# [Supplied material]
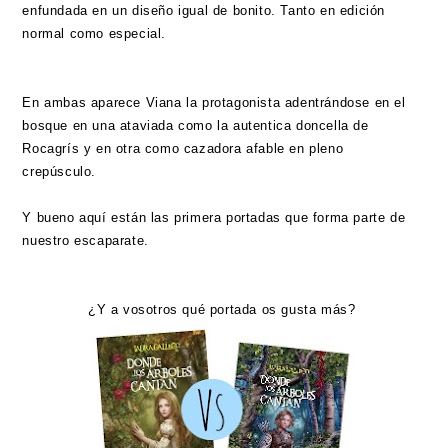
enfundada en un diseño igual de bonito. Tanto en edición
normal como especial.
En ambas aparece Viana la protagonista adentrándose en el
bosque en una ataviada como la autentica doncella de
Rocagrís y en otra como cazadora afable en pleno
crepúsculo.
Y bueno aquí están las primera portadas que forma parte de
nuestro escaparate.
¿Y a vosotros qué portada os gusta más?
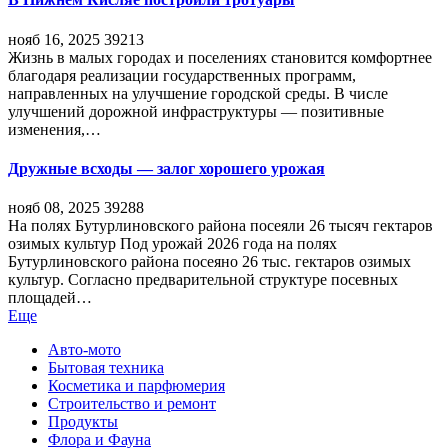
нояб 16, 2025
39213
Жизнь в малых городах и поселениях становится комфортнее
благодаря реализации государственных программ,
направленных на улучшение городской среды. В числе
улучшений дорожной инфраструктуры — позитивные
изменения,…
Дружные всходы — залог хорошего урожая
нояб 08, 2025
39288
На полях Бутурлиновского района посеяли 26 тысяч гектаров
озимых культур Под урожай 2026 года на полях
Бутурлиновского района посеяно 26 тыс. гектаров озимых
культур. Согласно предварительной структуре посевных
площадей…
Еще
Авто-мото
Бытовая техника
Косметика и парфюмерия
Строительство и ремонт
Продукты
Флора и Фауна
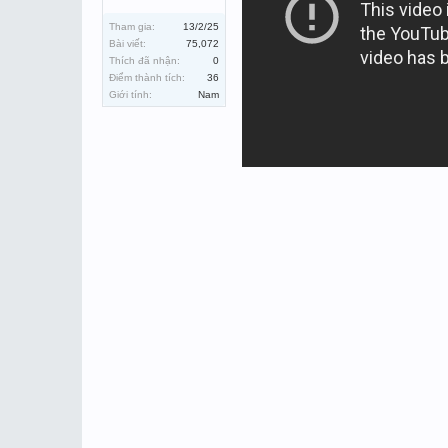
Tham gia:
13/2/25
Bài viết:
75,072
Thích đã nhận:
0
Điểm thành tích:
36
Giới tính:
Nam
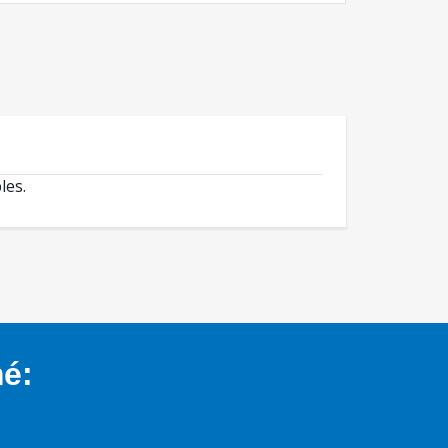
les.
mé:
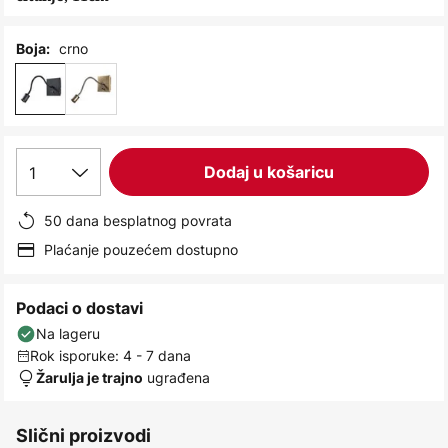
images
gallery
crno
Boja:
1
Dodaj u košaricu
50 dana besplatnog povrata
Plaćanje pouzećem dostupno
Podaci o dostavi
Na lageru
Rok isporuke: 4 - 7 dana
ugrađena
Žarulja je trajno
Slični proizvodi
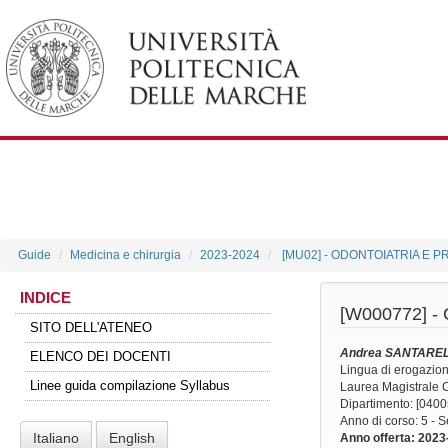
Guide
Medicina e chirurgia
2023-2024
[MU02] - ODONTOIATRIA E 
INDICE
[W000772] -
SITO DELL'ATENEO
Andrea SANTAREL
ELENCO DEI DOCENTI
Lingua di erogazio
Linee guida compilazione Syllabus
Laurea Magistrale
Dipartimento: [0400
Anno di corso
: 5 -
Italiano
English
Anno offerta
: 2023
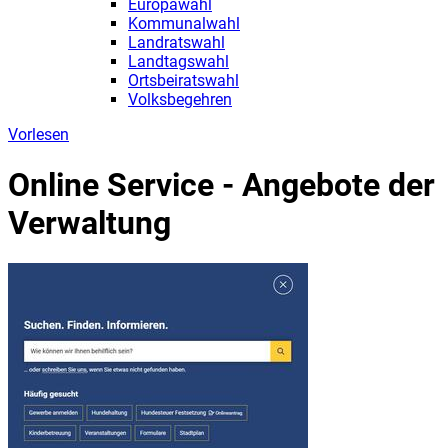
Europawahl
Kommunalwahl
Landratswahl
Landtagswahl
Ortsbeiratswahl
Volksbegehren
Vorlesen
Online Service - Angebote der
Verwaltung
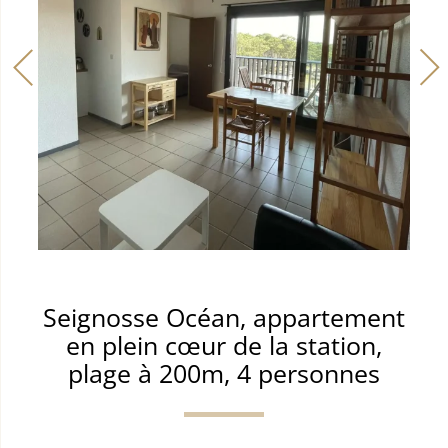
Seignosse Océan, appartement
en plein cœur de la station,
plage à 200m, 4 personnes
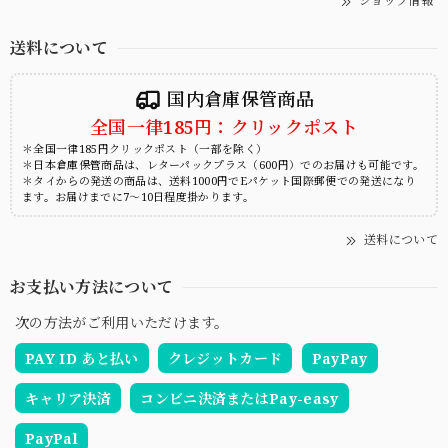
ショップ情報
送料について
国内倉庫保管商品
全国一律185円：クリックポスト
＊全国一律185円クリックポスト（一部を除く）
＊日本倉庫保管商品は、レターパックプラス（600円）でのお届けも可能です。
＊タイからの発送の商品は、送料1000円でEパケット国際郵便での発送になり
ます。お届けまでに7～10日程度掛かります。
送料について
お支払い方法について
次の方法がご利用いただけます。
PAY ID あと払い
クレジットカード
PayPay
キャリア決済
コンビニ決済またはPay-easy
PayPal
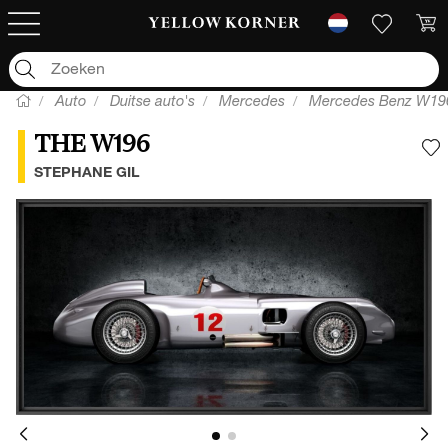
Auto
Duitse auto's
Mercedes
Mercedes Benz W19
THE W196
V
STEPHANE GIL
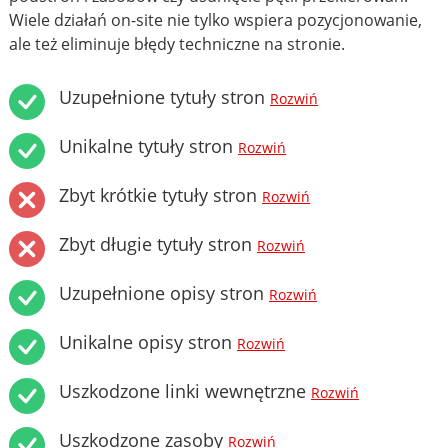
Wiele działań on-site nie tylko wspiera pozycjonowanie,
ale też eliminuje błędy techniczne na stronie.
Uzupełnione tytuły stron
Rozwiń
Unikalne tytuły stron
Rozwiń
Zbyt krótkie tytuły stron
Rozwiń
Zbyt długie tytuły stron
Rozwiń
Uzupełnione opisy stron
Rozwiń
Unikalne opisy stron
Rozwiń
Uszkodzone linki wewnętrzne
Rozwiń
Uszkodzone zasoby
Rozwiń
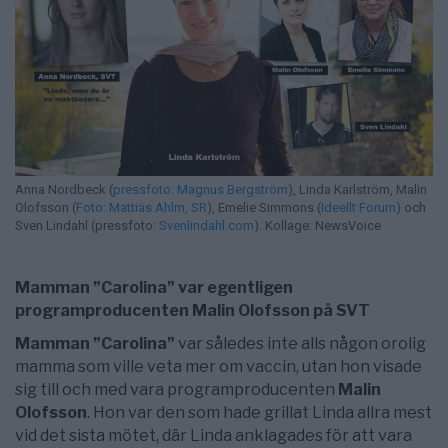
Anna Nordbeck (
pressfoto: Magnus Bergström
), Linda Karlström, Malin
Olofsson (
Foto: Mattias Ahlm, SR
), Emelie Simmons (
Ideellt Forum
) och
Sven Lindahl (pressfoto:
Svenlindahl.com
). Kollage: NewsVoice
Mamman ”Carolina” var egentligen
programproducenten Malin Olofsson på SVT
Mamman ”Carolina”
var således inte alls någon orolig
mamma som ville veta mer om vaccin, utan hon visade
sig till och med vara programproducenten
Malin
Olofsson
. Hon var den som hade grillat Linda allra mest
vid det sista mötet, där Linda anklagades för att vara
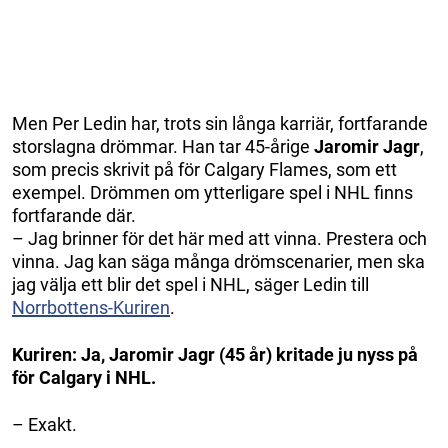
Men Per Ledin har, trots sin långa karriär, fortfarande
storslagna drömmar. Han tar 45-årige
Jaromir Jagr
,
som precis skrivit på för Calgary Flames, som ett
exempel. Drömmen om ytterligare spel i NHL finns
fortfarande där.
– Jag brinner för det här med att vinna. Prestera och
vinna. Jag kan säga många drömscenarier, men ska
jag välja ett blir det spel i NHL, säger Ledin till
Norrbottens-Kuriren
.
Kuriren: Ja, Jaromir Jagr (45 år) kritade ju nyss på
för Calgary i NHL.
– Exakt.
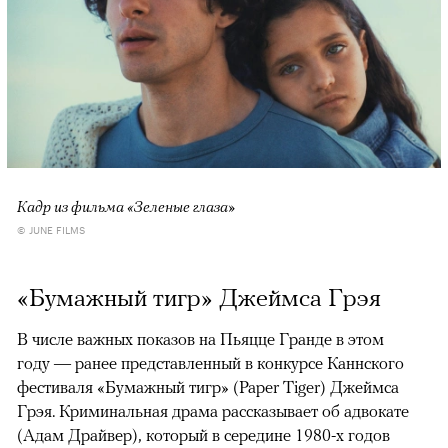
Кадр из фильма «Зеленые глаза»
© JUNE FILMS
«Бумажный тигр» Джеймса Грэя
В числе важных показов на Пьяцце Гранде в этом
году — ранее представленный в конкурсе Каннского
фестиваля «Бумажный тигр» (Paper Tiger) Джеймса
Грэя. Криминальная драма рассказывает об адвокате
(Адам Драйвер), который в середине 1980-х годов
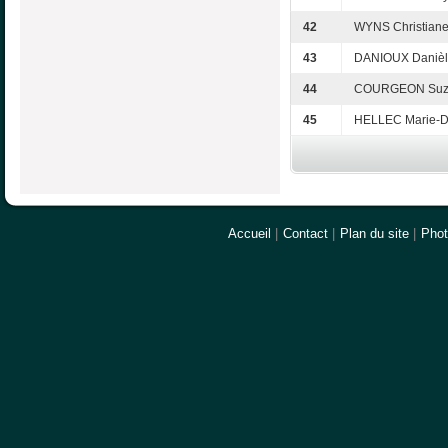
42
WYNS Christian
43
DANIOUX Daniè
44
COURGEON Suz
45
HELLEC Marie-D
Accueil
|
Contact
|
Plan du site
|
Pho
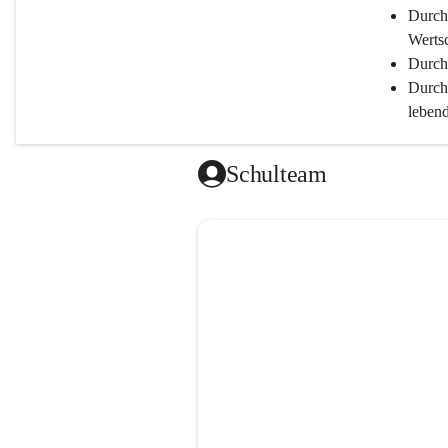
Durch
Werts
Durch 
Durch
lebend
ermög
Durch
Schulteam
Leist
Durch
Bestmögl
Durch
Durch
Durch 
Durch
Durch
und de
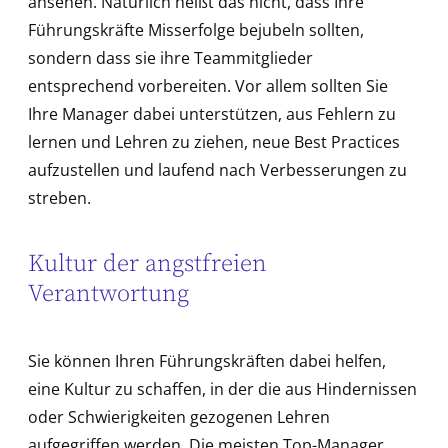
ansehen. Natürlich heißt das nicht, dass Ihre
Führungskräfte Misserfolge bejubeln sollten,
sondern dass sie ihre Teammitglieder
entsprechend vorbereiten. Vor allem sollten Sie
Ihre Manager dabei unterstützen, aus Fehlern zu
lernen und Lehren zu ziehen, neue Best Practices
aufzustellen und laufend nach Verbesserungen zu
streben.
Kultur der angstfreien
Verantwortung
Sie können Ihren Führungskräften dabei helfen,
eine Kultur zu schaffen, in der die aus Hindernissen
oder Schwierigkeiten gezogenen Lehren
aufgegriffen werden. Die meisten Top-Manager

# [Work to complete]
Will you set down the records word for word while leaving out every picture?

# [Response area]
enfundada en un diseño igual de bonito. Tanto en edición
normal como especial.
En ambas aparece Viana la protagonista adentrándose en el
bosque en una ataviada como la autentica doncella de
Rocagrís y en otra como cazadora afable en pleno
crepúsculo.
Y bueno aquí están las primera portadas que forma parte de
nuestro escaparate.
¿Y a vosotros qué portada os gusta más?
нояб 16, 2025
39213
Жизнь в малых городах и поселениях становится комфортнее
благодаря реализации государственных программ,
направленных на улучшение городской среды. В числе
улучшений дорожной инфраструктуры — позитивные
изменения,…
Дружные всходы — залог хорошего урожая
нояб 08, 2025
39288
На полях Бутурлиновского района посеяли 26 тысяч гектаров
озимых культур Под урожай 2026 года на полях
Бутурлиновского района посеяно 26 тыс. гектаров озимых
культур. Согласно предварительной структуре посевных
площадей…
Еще
Авто-мото
Бытовая техника
Косметика и парфюмерия
Строительство и ремонт
Продукты
Флора и Фауна
Tham gia:
13/2/25
Bài viết:
75,072
Thích đã nhận:
0
Điểm thành tích:
36
Giới tính:
Nam
les.
mé:
images
gallery
crno
Boja:
1
Dodaj u košaricu
50 dana besplatnog povrata
Plaćanje pouzećem dostupno
Podaci o dostavi
Na lageru
Rok isporuke: 4 - 7 dana
ugrađena
Žarulja je trajno
Slični proizvodi
Guide
Medicina e chirurgia
2023-2024
[MU02] - ODONTOIATRIA E 
INDICE
[W000772] -
SITO DELL'ATENEO
Andrea SANTAREL
ELENCO DEI DOCENTI
Lingua di erogazio
Linee guida compilazione Syllabus
Laurea Magistrale
Dipartimento: [0400
Anno di corso
: 5 -
Italiano
English
Anno offerta
: 2023
Europawahl
Kommunalwahl
Landratswahl
Landtagswahl
Ortsbeiratswahl
Volksbegehren
Vorlesen
Online Service - Angebote der
Verwaltung
Seignosse Océan, appartement
en plein cœur de la station,
plage à 200m, 4 personnes
ショップ情報
送料について
国内倉庫保管商品
全国一律185円：クリックポスト
＊全国一律185円クリックポスト（一部を除く）
＊日本倉庫保管商品は、レターパックプラス（600円）でのお届けも可能です。
＊タイからの発送の商品は、送料1000円でEパケット国際郵便での発送になり
ます。お届けまでに7～10日程度掛かります。
送料について
お支払い方法について
次の方法がご利用いただけます。
PAY ID あと払い
クレジットカード
PayPay
キャリア決済
コンビニ決済またはPay-easy
PayPal
Auto
Duitse auto's
Mercedes
Mercedes Benz W19
THE W196
V
STEPHANE GIL
Wiele działań on-site nie tylko wspiera pozycjonowanie,
ale też eliminuje błędy techniczne na stronie.
Uzupełnione tytuły stron
Rozwiń
Unikalne tytuły stron
Rozwiń
Zbyt krótkie tytuły stron
Rozwiń
Zbyt długie tytuły stron
Rozwiń
Uzupełnione opisy stron
Rozwiń
Unikalne opisy stron
Rozwiń
Uszkodzone linki wewnętrzne
Rozwiń
Uszkodzone zasoby
Rozwiń
Anna Nordbeck (
pressfoto: Magnus Bergström
), Linda Karlström, Malin
Olofsson (
Foto: Mattias Ahlm, SR
), Emelie Simmons (
Ideellt Forum
) och
Sven Lindahl (pressfoto:
Svenlindahl.com
). Kollage: NewsVoice
Mamman ”Carolina” var egentligen
programproducenten Malin Olofsson på SVT
Mamman ”Carolina”
var således inte alls någon orolig
mamma som ville veta mer om vaccin, utan hon visade
sig till och med vara programproducenten
Malin
Olofsson
. Hon var den som hade grillat Linda allra mest
vid det sista mötet, där Linda anklagades för att vara
Men Per Ledin har, trots sin långa karriär, fortfarande
storslagna drömmar. Han tar 45-årige
Jaromir Jagr
,
som precis skrivit på för Calgary Flames, som ett
exempel. Drömmen om ytterligare spel i NHL finns
fortfarande där.
– Jag brinner för det här med att vinna. Prestera och
vinna. Jag kan säga många drömscenarier, men ska
jag välja ett blir det spel i NHL, säger Ledin till
Norrbottens-Kuriren
.
Kuriren: Ja, Jaromir Jagr (45 år) kritade ju nyss på
för Calgary i NHL.
– Exakt.
Кадр из фильма «Зеленые глаза»
© JUNE FILMS
«Бумажный тигр» Джеймса Грэя
В числе важных показов на Пьяцце Гранде в этом
году — ранее представленный в конкурсе Каннского
фестиваля «Бумажный тигр» (Paper Tiger) Джеймса
Грэя. Криминальная драма рассказывает об адвокате
(Адам Драйвер), который в середине 1980-х годов
42
WYNS Christian
43
DANIOUX Daniè
44
COURGEON Suz
45
HELLEC Marie-D
Accueil
|
Contact
|
Plan du site
|
Pho
Durch
Werts
Durch 
Durch
lebend
ermög
Durch
Schulteam
Leist
Durch
Bestmögl
Durch
Durch
Durch 
Durch
Durch
und de
ansehen. Natürlich heißt das nicht, dass Ihre
Führungskräfte Misserfolge bejubeln sollten,
sondern dass sie ihre Teammitglieder
entsprechend vorbereiten. Vor allem sollten Sie
Ihre Manager dabei unterstützen, aus Fehlern zu
lernen und Lehren zu ziehen, neue Best Practices
aufzustellen und laufend nach Verbesserungen zu
streben.
Kultur der angstfreien
Verantwortung
Sie können Ihren Führungskräften dabei helfen,
eine Kultur zu schaffen, in der die aus Hindernissen
oder Schwierigkeiten gezogenen Lehren
aufgegriffen werden. Die meisten Top-Manager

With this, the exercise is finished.